How Shakers Relate to the
Heresy of Decisional Regeneration

joseph smith 165
mother ann lee 165
george fox 165

Joseph Smith

Mother Ann Lee
George Fox

Mormons and Shakers are not like Quakers
and Enthusiasm is not Mental Illness

Most readers of have come to this place to learn why New Light Calvinist Archibald Alexander in 1840 lumped Shakers and Mormons together as suffering from mental illness. This is a typical Scottish Common Sense Realism attitude that denies spiritual reasons for heresy and "enthusiasm". The Shakers were not part of the movement started by George Fox called the Quakers (Religious Society of Friends), which was one of many dissenting sects in England during the tumultuous 17th century. One of the reasons that William Penn, a Quaker, established Pennsylvania in 1682 was to provide a safe haven from persecution in the New World.

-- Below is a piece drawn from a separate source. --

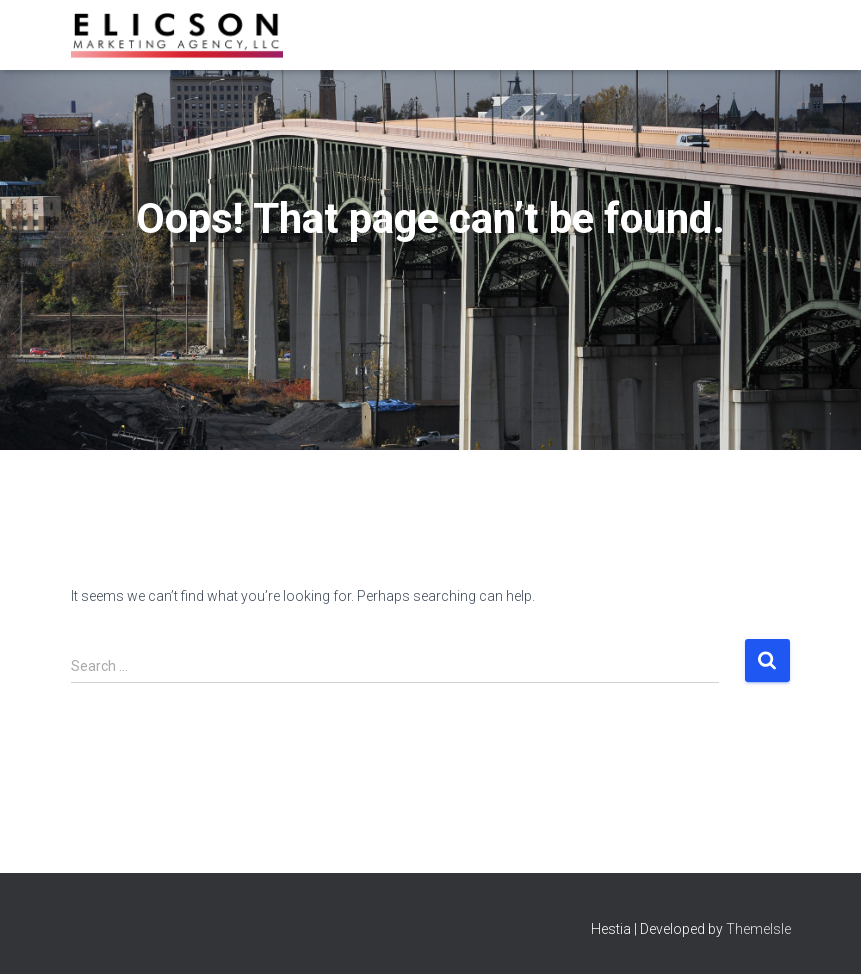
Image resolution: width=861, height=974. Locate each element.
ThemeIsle (758, 929)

The gradual shift in Inquiry Rooms after the Civil War from the BEST system to the BIST system was the result of graduates of Princeton's Scottish Common Sense Realism slowly eliminating regeneration as a discernable goal. This was the way "religious affections" or "enthusiam" was replaced with "disinterested benevolence", which was in turn, by the end of the nineteeth century, replaced by assent to the truth of scripture as evidence of "saving faith".

Mother Ann Lee, who started the Shaker movement, was formerly a Quaker, and she did incorporate some of her Quaker background into Shaker practices: simplicity, financial responsibility, work ethic, belief in the perfectibility of humankind... among them. She and her followers believed her to be the second incarnation of Christ. Shakers were a celibate sect, and expanded their membership through adult conversions and the rearing of orphans, who were given a choice of joining the Shakers, or going out into the world when they became of legal age. Shakers were an exclusively American movement, mainly located in New England and New York. Their worship included many lively songs--and dances-- of praise to God.

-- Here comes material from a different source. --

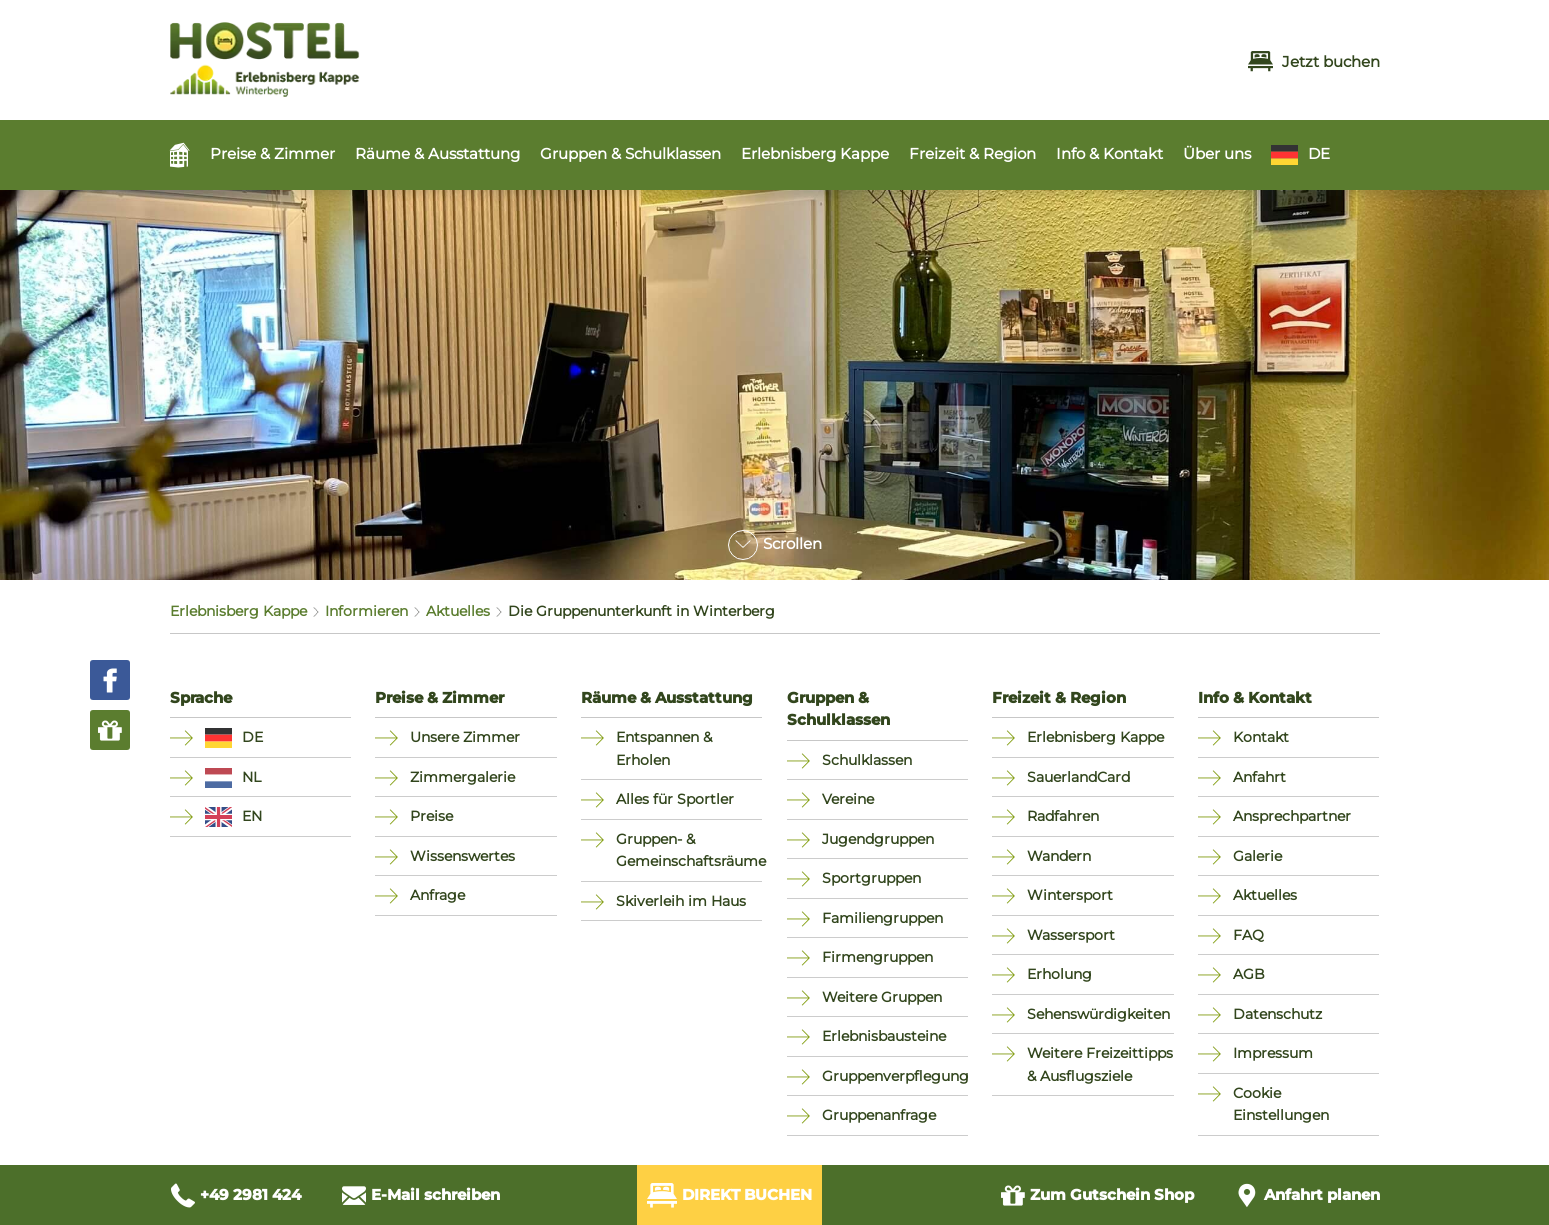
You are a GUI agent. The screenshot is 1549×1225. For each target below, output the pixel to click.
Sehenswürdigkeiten (1098, 1014)
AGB (1249, 974)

The Quakers, on the other hand, came to America to escape the rigid hierarchy and government control prevalent in the Anglican church. They met in homes or buildings without steeples, waiting upon God silently to make His presence felt and inwardly heard. Any person could be called by God to rise and preach upon any occasion of worship. They were, and are, very family oriented, far from being celibate, and would not agree that Anne Lee is the second incarnation of Christ. They also have historically not withdrawn from the world but have been very active in the cause of social justice for the poor and oppressed, education, humanitarian relief, and the humane treatment of prisoners in penal institutions.